[Instructions to follow]
Could you return all of the records exactly, minus their images?
Material supplied Start Marker
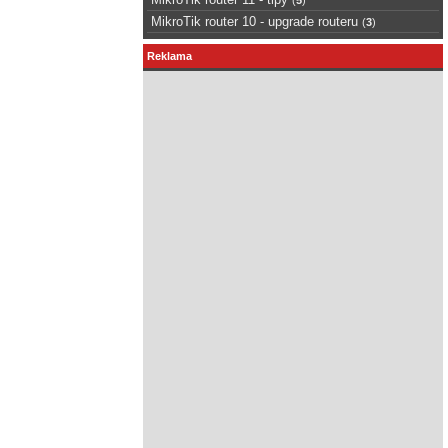
MikroTik router 10 - upgrade routeru
(
3
)
Reklama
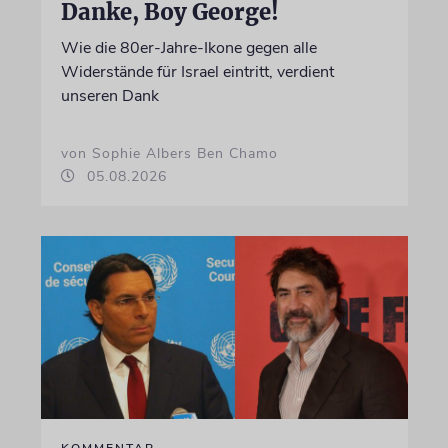
Danke, Boy George!
Wie die 80er-Jahre-Ikone gegen alle
Widerstände für Israel eintritt, verdient
unseren Dank
von Sophie Albers Ben Chamo
05.08.2026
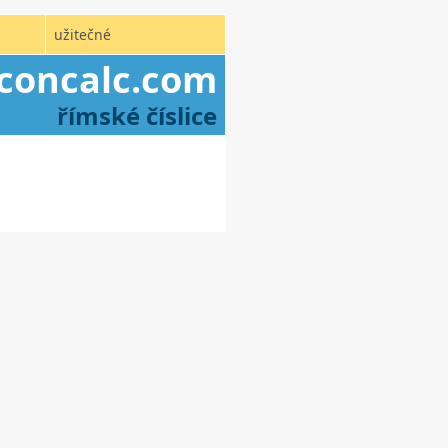
užitečné
concalc.com
římské číslice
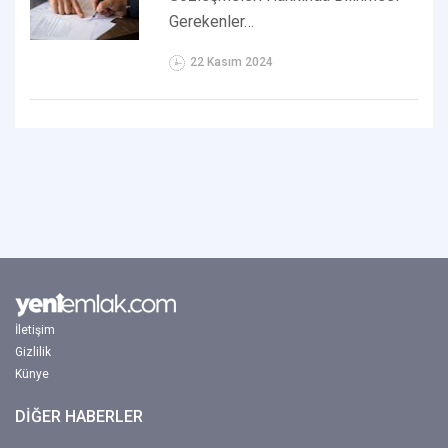
Gerekenler…
22 Kasım 2024
İletişim
Gizlilik
Künye
DİĞER HABERLER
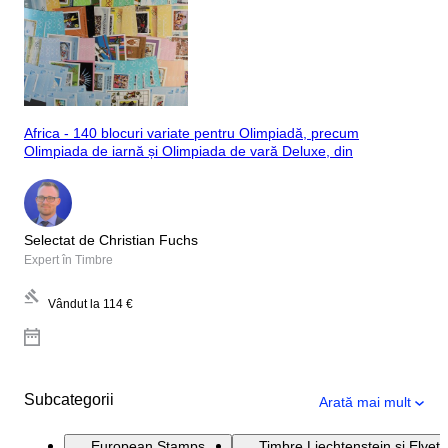
Africa - 140 blocuri variate pentru Olimpiadă, precum
Olimpiada de iarnă și Olimpiada de vară Deluxe, din
Selectat de Christian Fuchs
Expert în Timbre
Vândut la
114 €
Subcategorii
Arată mai mult
European Stamps
Timbre Liechtenstein și Elveți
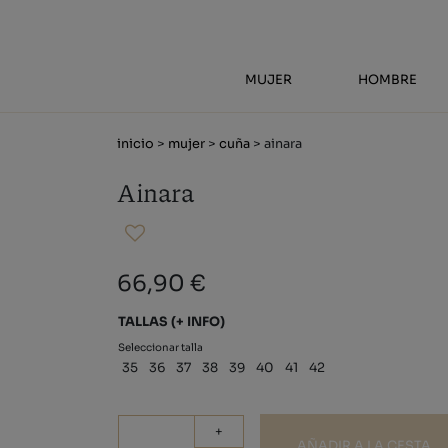
MUJER
HOMBRE
inicio
>
mujer
>
cuña
> ainara
Ainara
66,90 €
TALLAS
(+ INFO)
Seleccionar talla
35
36
37
38
39
40
41
42
+
AÑADIR A LA CESTA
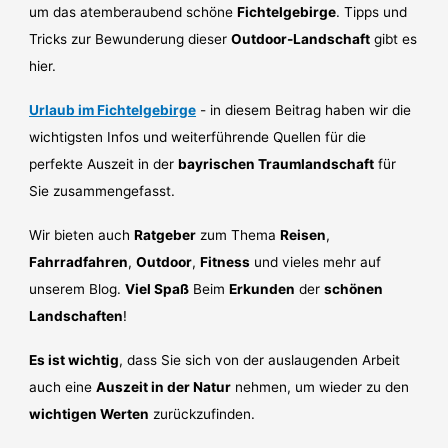
um das atemberaubend schöne
Fichtelgebirge
. Tipps und
Tricks zur Bewunderung dieser
Outdoor-Landschaft
gibt es
hier.
Urlaub im Fichtelgebirge
- in diesem Beitrag haben wir die
wichtigsten Infos und weiterführende Quellen für die
perfekte Auszeit in der
bayrischen Traumlandschaft
für
Sie zusammengefasst.
Wir bieten auch
Ratgeber
zum Thema
Reisen
,
Fahrradfahren
,
Outdoor
,
Fitness
und vieles mehr auf
unserem Blog.
Viel Spaß
Beim
Erkunden
der
schönen
Landschaften
!
Es ist wichtig
, dass Sie sich von der auslaugenden Arbeit
auch eine
Auszeit in der Natur
nehmen, um wieder zu den
wichtigen Werten
zurückzufinden.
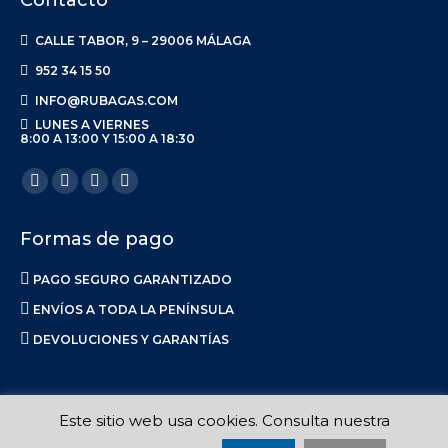
Contacto
CALLE TABOR, 9 – 29006 MÁLAGA
952 34 15 50
INFO@RUBAGAS.COM
LUNES A VIERNES
8:00 A 13:00 Y 15:00 A 18:30
Encuéntranos en:
Facebook
X
Linkedin
Instagram
page
page
page
page
Formas de pago
opens
opens
opens
opens
in
in
in
in
PAGO SEGURO GARANTIZADO
new
new
new
new
ENVÍOS A TODA LA PENÍNSULA
window
window
window
window
DEVOLUCIONES Y GARANTÍAS
Este sitio web usa cookies. Consulta nuestra
Ruba S.L. 2017-2023 |
Aviso Legal
|
Privacidad
|
Política de Envíos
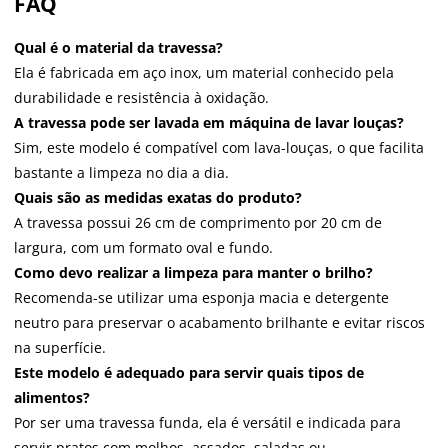
FAQ
Qual é o material da travessa?
Ela é fabricada em aço inox, um material conhecido pela
durabilidade e resistência à oxidação.
A travessa pode ser lavada em máquina de lavar louças?
Sim, este modelo é compatível com lava-louças, o que facilita
bastante a limpeza no dia a dia.
Quais são as medidas exatas do produto?
A travessa possui 26 cm de comprimento por 20 cm de
largura, com um formato oval e fundo.
Como devo realizar a limpeza para manter o brilho?
Recomenda-se utilizar uma esponja macia e detergente
neutro para preservar o acabamento brilhante e evitar riscos
na superfície.
Este modelo é adequado para servir quais tipos de
alimentos?
Por ser uma travessa funda, ela é versátil e indicada para
servir pratos com molhos, assados, saladas ou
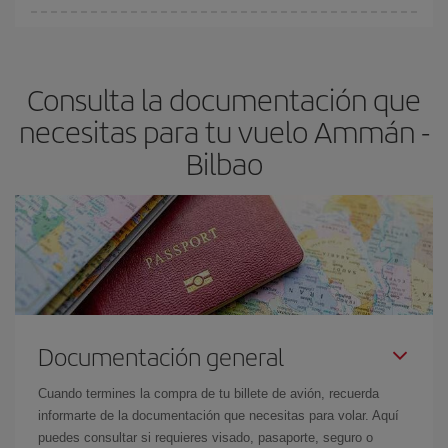
Cualquier día de la semana puedes encontrar vuelos baratos. Las
claves para encontrar los mejores precios son
anticiparte y ser
flexible.
Lo normal es que
cuanto antes
reserves tus billetes de
Consulta la documentación que
avión más baratos te saldrán. Además, si buscas los vuelos con
las fechas y los horarios del viaje un poco abiertos, podrás
elegir
necesitas para tu vuelo Ammán -
el precio más barato.
Bilbao
Documentación general
Cuando termines la compra de tu billete de avión, recuerda
informarte de la documentación que necesitas para volar. Aquí
puedes consultar si requieres visado, pasaporte, seguro o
Material supplied End Marker
[Answer to this exercise]
MikroTik router 10 - upgrade routeru
(
3
)
Reklama
Danke, Boy George!
Wie die 80er-Jahre-Ikone gegen alle
Widerstände für Israel eintritt, verdient
unseren Dank
von Sophie Albers Ben Chamo
05.08.2026
užitečné
concalc.com
římské číslice
Gerekenler…
22 Kasım 2024
İletişim
Gizlilik
Künye
DİĞER HABERLER
Africa - 140 blocuri variate pentru Olimpiadă, precum
Olimpiada de iarnă și Olimpiada de vară Deluxe, din
Selectat de Christian Fuchs
Expert în Timbre
Vândut la
114 €
Subcategorii
Arată mai mult
European Stamps
Timbre Liechtenstein și Elveți
MUJER
HOMBRE
inicio
>
mujer
>
cuña
> ainara
Ainara
66,90 €
TALLAS
(+ INFO)
Seleccionar talla
35
36
37
38
39
40
41
42
+
AÑADIR A LA CESTA
um das atemberaubend schöne
Fichtelgebirge
. Tipps und
Tricks zur Bewunderung dieser
Outdoor-Landschaft
gibt es
hier.
Urlaub im Fichtelgebirge
- in diesem Beitrag haben wir die
wichtigsten Infos und weiterführende Quellen für die
perfekte Auszeit in der
bayrischen Traumlandschaft
für
Sie zusammengefasst.
Wir bieten auch
Ratgeber
zum Thema
Reisen
,
Fahrradfahren
,
Outdoor
,
Fitness
und vieles mehr auf
unserem Blog.
Viel Spaß
Beim
Erkunden
der
schönen
Landschaften
!
Es ist wichtig
, dass Sie sich von der auslaugenden Arbeit
auch eine
Auszeit in der Natur
nehmen, um wieder zu den
wichtigen Werten
zurückzufinden.
Contacto
CALLE TABOR, 9 – 29006 MÁLAGA
952 34 15 50
INFO@RUBAGAS.COM
LUNES A VIERNES
8:00 A 13:00 Y 15:00 A 18:30
Encuéntranos en:
Facebook
X
Linkedin
Instagram
page
page
page
page
Formas de pago
opens
opens
opens
opens
in
in
in
in
PAGO SEGURO GARANTIZADO
new
new
new
new
ENVÍOS A TODA LA PENÍNSULA
window
window
window
window
DEVOLUCIONES Y GARANTÍAS
Este sitio web usa cookies. Consulta nuestra
Ruba S.L. 2017-2023 |
Aviso Legal
|
Privacidad
|
Política de Envíos
FAQ
Qual é o material da travessa?
Ela é fabricada em aço inox, um material conhecido pela
durabilidade e resistência à oxidação.
A travessa pode ser lavada em máquina de lavar louças?
Sim, este modelo é compatível com lava-louças, o que facilita
bastante a limpeza no dia a dia.
Quais são as medidas exatas do produto?
A travessa possui 26 cm de comprimento por 20 cm de
largura, com um formato oval e fundo.
Como devo realizar a limpeza para manter o brilho?
Recomenda-se utilizar uma esponja macia e detergente
neutro para preservar o acabamento brilhante e evitar riscos
na superfície.
Este modelo é adequado para servir quais tipos de
alimentos?
Por ser uma travessa funda, ela é versátil e indicada para
servir pratos com molhos, assados, saladas ou
Cualquier día de la semana puedes encontrar vuelos baratos. Las
claves para encontrar los mejores precios son
anticiparte y ser
flexible.
Lo normal es que
cuanto antes
reserves tus billetes de
Consulta la documentación que
avión más baratos te saldrán. Además, si buscas los vuelos con
las fechas y los horarios del viaje un poco abiertos, podrás
elegir
necesitas para tu vuelo Ammán -
el precio más barato.
Bilbao
Documentación general
Cuando termines la compra de tu billete de avión, recuerda
informarte de la documentación que necesitas para volar. Aquí
puedes consultar si requieres visado, pasaporte, seguro o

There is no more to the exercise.